An online interface to our approach can be found at http://www.MatrixCalculus.org.
Sören Laue
Apr. 16, 3:00 pm Harnessing second order optimizers from deep learning frameworks
-Recording, slides, GitHub, PyPI, Read the Docs
Have you ever wanted to use a second order optimizer on code written in TensorFlow or PyTorch? What about optimizing a dictionary of tensors using SciPy minimize? If so, a lot of troublesome glue code was probably needed. For another way, look no further than the dict-minimize package, which takes care of everything and lets users easily optimize objectives implemented in TensorFlow, PyTorch, or JAX.
Ryan Turner
Apr. 22, 1:30 pm Factor Graph Grammars for Probabilistic Modeling
-Recording, slides, fggs / HRG survey, Graph & AMR parsing, MT
Probabilistic graphical models (PGMs) are a powerful method for specifying probability distributions. However, they are unable to represent some of the most popular models used in NLP, such as HMMs and PCFGs (since PGMs assume a fixed number of random variables, while HMMs and PCFGs can generate sentences of arbitrary length). In this talk, I will present factor graph grammars (FGGs), an extension of PGMs that is able to capture these models and many others. A FGG is a type of grammar, called a hyperedge replacement graph grammar, which generates a (possibly infinite) set of factor graphs. Conveniently, inference can be done over the FGG without enumerating all the factor graphs in the set. For finite variable domains (but possibly infinite sets of graphs), a generalization of variable elimination to FGGs allows exact and tractable inference in many situations. This talk will introduce the FGG formalism and present that inference algorithm.
Darcey Riley
Torsten Scholak

If you would like to sign up to present or wish to receive updates from the mailing list, please reach out to the organizer via the following address: breandan dot considine at mail dot mcgill dot ca.

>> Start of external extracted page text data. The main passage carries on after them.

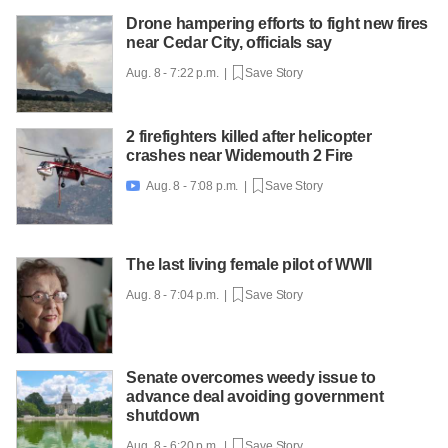
Drone hampering efforts to fight new fires
near Cedar City, officials say
Aug. 8 - 7:22 p.m. |
Save Story
2 firefighters killed after helicopter
crashes near Widemouth 2 Fire
Aug. 8 - 7:08 p.m. |
Save Story

The last living female pilot of WWII
Aug. 8 - 7:04 p.m. |
Save Story
Senate overcomes weedy issue to
advance deal avoiding government
shutdown
Aug. 8 - 6:20 p.m. |
Save Story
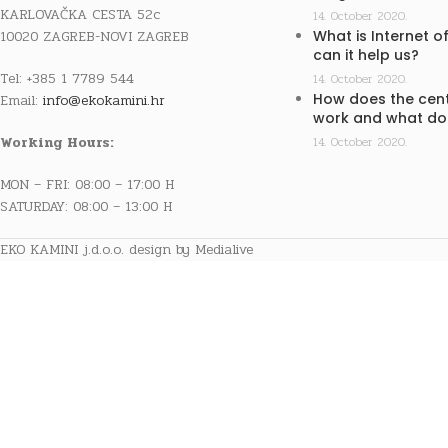
KARLOVAČKA CESTA 52c
14. October 2020.
10020 ZAGREB-NOVI ZAGREB
What is Internet o
can it help us?
Tel: +385 1 7789 544
14. October 2020.
How does the cent
Email:
info@ekokamini.hr
work and what doe
Working Hours:
14. October 2020.
MON – FRI: 08:00 – 17:00 H
SATURDAY: 08:00 – 13:00 H
EKO KAMINI j.d.o.o. design by Medialive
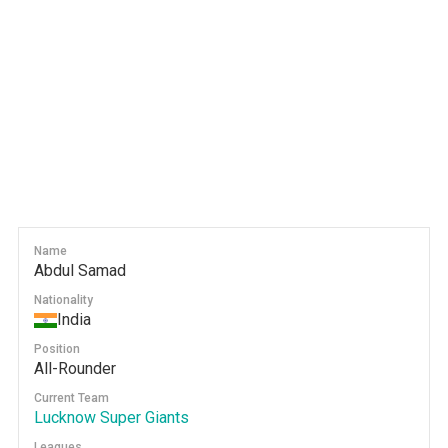
Name
Abdul Samad
Nationality
India
Position
All-Rounder
Current Team
Lucknow Super Giants
Leagues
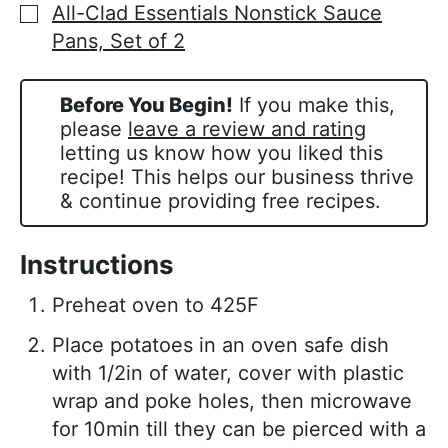
All-Clad Essentials Nonstick Sauce
▢
Pans, Set of 2
Before You Begin!
If you make this,
please
leave a review and rating
letting us know how you liked this
recipe! This helps our business thrive
& continue providing free recipes.
Instructions
Preheat oven to 425F
Place potatoes in an oven safe dish
with 1/2in of water, cover with plastic
wrap and poke holes, then microwave
for 10min till they can be pierced with a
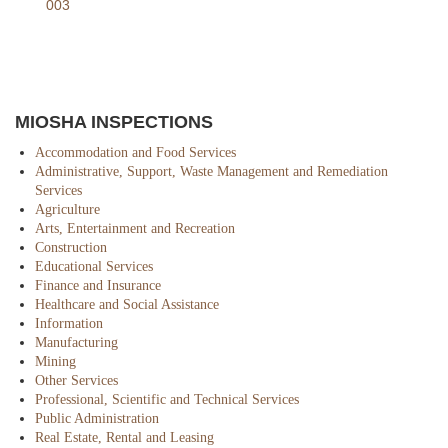
003
MIOSHA INSPECTIONS
Accommodation and Food Services
Administrative, Support, Waste Management and Remediation
Services
Agriculture
Arts, Entertainment and Recreation
Construction
Educational Services
Finance and Insurance
Healthcare and Social Assistance
Information
Manufacturing
Mining
Other Services
Professional, Scientific and Technical Services
Public Administration
Real Estate, Rental and Leasing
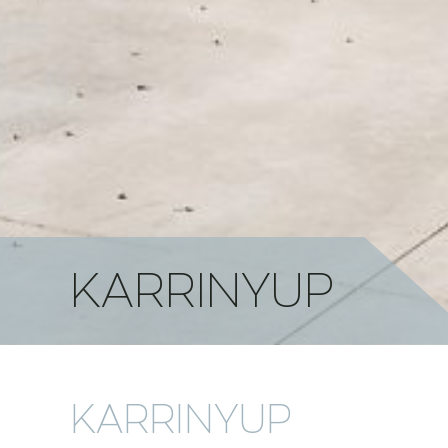
KARRINYUP
KARRINYUP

A few recent papers on differential, integral and logical calculi are listed for illustrative purposes below, following the general theme of topics we plan to discuss. Other suggested reading materials are also welcome!

### Differential

Differentiable programming concerns the calculus of infinitesimal change and change propagation through a computation graph. This subject is the original and primary focus of this reading group.

### Integral

We will also discuss some topics in automatic integration or probabilistic programming, i.e. the study of volume, density and how to derive their exact or approximate quantity.

### Logical

Finally, we plan to discuss some related topics in other logical calculi, including combinatory logic, sequent calculus and other formal systems. This material will be primarily introductory and no prior experience is expected or required.